▶ _Extracted entries_
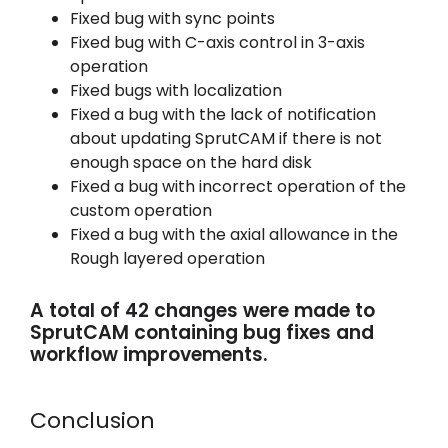
Fixed bug with sync points
Fixed bug with C-axis control in 3-axis
operation
Fixed bugs with localization
Fixed a bug with the lack of notification
about updating SprutCAM if there is not
enough space on the hard disk
Fixed a bug with incorrect operation of the
custom operation
Fixed a bug with the axial allowance in the
Rough layered operation
A total of 42 changes were made to
SprutCAM containing bug fixes and
workflow improvements.
Conclusion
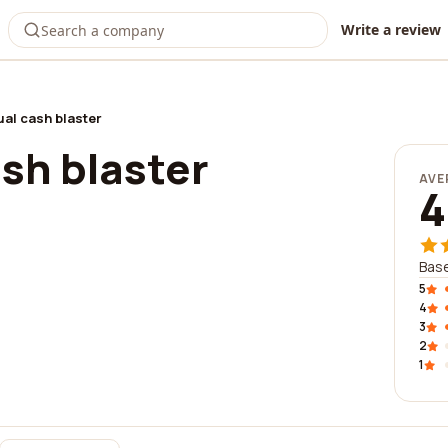
Write a review
al cash blaster
sh blaster
AVE
4
Base
5
4
3
2
1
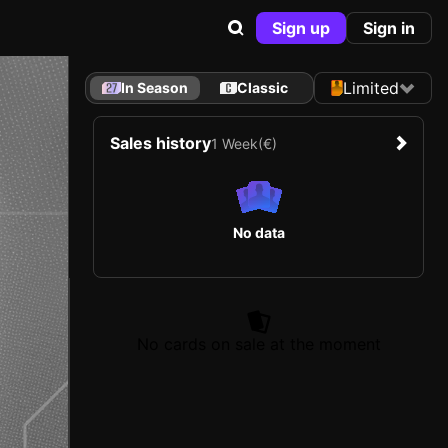
Sign up
Sign in
Limited
In Season
Classic
Sales history
1 Week
(€)
No data
No cards on sale at the moment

▶ _Exercise details_
Please output all of the data exactly as given, omitting any images it holds.

▶ _Solution to the exercise_
Fixed bug with sync points
Fixed bug with C-axis control in 3-axis
operation
Fixed bugs with localization
Fixed a bug with the lack of notification
about updating SprutCAM if there is not
enough space on the hard disk
Fixed a bug with incorrect operation of the
custom operation
Fixed a bug with the axial allowance in the
Rough layered operation
A total of 42 changes were made to
SprutCAM containing bug fixes and
workflow improvements.
Conclusion
Write a review
al cash blaster
sh blaster
AVE
4
Base
5
4
3
2
1
Sign up
Sign in
Limited
In Season
Classic
Sales history
1 Week
(€)
No data
No cards on sale at the moment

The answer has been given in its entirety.